In Darmstadt kommt allerdings noch ein spezielles Problem hinzu, nämlich der Ausfall von eingeplanter bzw. bereits eingezogener Gewerbesteuer im enormen Umfang von etwa 100 Mio Euro.

Wir wissen nicht, welche Unternehmen für die Ausfälle verantwortlich sind, wir kennen nicht die Gründe für die plötzlichen Veränderungen aber wir müssen hoffen, dass sie nicht von Dauer sind. Dass wegen dieses mutmaßlich vorübergehenden Steuereinbruchs nun die Gemeindesteuern deutlich angehoben werden mussten, und dass kurzfristig ein erhebliches Konsolidierungsprogramm notwendig war, liegt an der fehlgeleiteten haushaltspolitischen Ideologie in Deutschland.

Alle wissen, dass die Gewerbesteuer den Kommunen stark schwankende und schlecht planbare Einnahmen bringt. Trotzdem schafft es der Gesetzgeber nicht, eine Reform in die Wege zu leiten. Und trotzdem wird den Kommunen eine Schuldenbremse auferlegt, die uns der Möglichkeit beraubt, krasse Schwankungen durch Kreditaufnahme auszugleichen und zu glätten.

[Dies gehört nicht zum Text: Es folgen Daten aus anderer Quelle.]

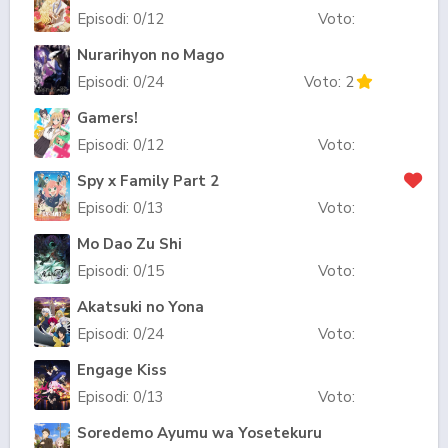
Episodi:
0
/12
Voto:
Nurarihyon no Mago
Episodi:
0
/24
Voto:
2
Gamers!
Episodi:
0
/12
Voto:
Spy x Family Part 2
Episodi:
0
/13
Voto:
Mo Dao Zu Shi
Episodi:
0
/15
Voto:
Akatsuki no Yona
Episodi:
0
/24
Voto:
Engage Kiss
Episodi:
0
/13
Voto:
Soredemo Ayumu wa Yosetekuru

Und es sind nicht irgendwelche ganz anderen Leute, die das entschieden haben, sondern das sind auch Ihre Parteikolleginnen, Ihre Landtags- und Bundestagsabgeordneten, die ja teilweise selber in den Kommunalparlamenten sitzen. Und es waren Ihre Parteien, die der Bevölkerung die Schuldenbremse aufgeschwätzt haben.

Das Beispiel unseres Haushalts bestätigt, dass die Schuldenbremse in Wahrheit eine Zukunftsbremse ist, die der dringend notwendigen Verkehrswende den Wind aus den Segeln nimmt.

Die Schuldenbremse gehört endlich abgeschafft!

Der Kämmerer stellt in Aussicht, dass die Finanzierung unseres Gemeinwesens unabhängig vom aktuellen Gewerbesteuerausfall in den kommenden Jahren schwierig bleiben wird: die Rücklagen sind aufgebraucht, genauso wie die Einmaleffekte, die diesmal eine Konsolidierung ohne Kahlschlag überhaupt erst möglich gemacht haben. Ein wirtschaftlicher Aufschwung ist nicht in Sicht. Und im Bundeshaushalt wird es noch enger werden, unter anderem wegen der Waffenlieferungen und der massiven Aufrüstung, die nicht nur die Kriegsgefahr weiter erhöhen, sondern Ressourcen binden,
die für die Gegenfinanzierung kommunaler Aufgaben dringend benötigt würden.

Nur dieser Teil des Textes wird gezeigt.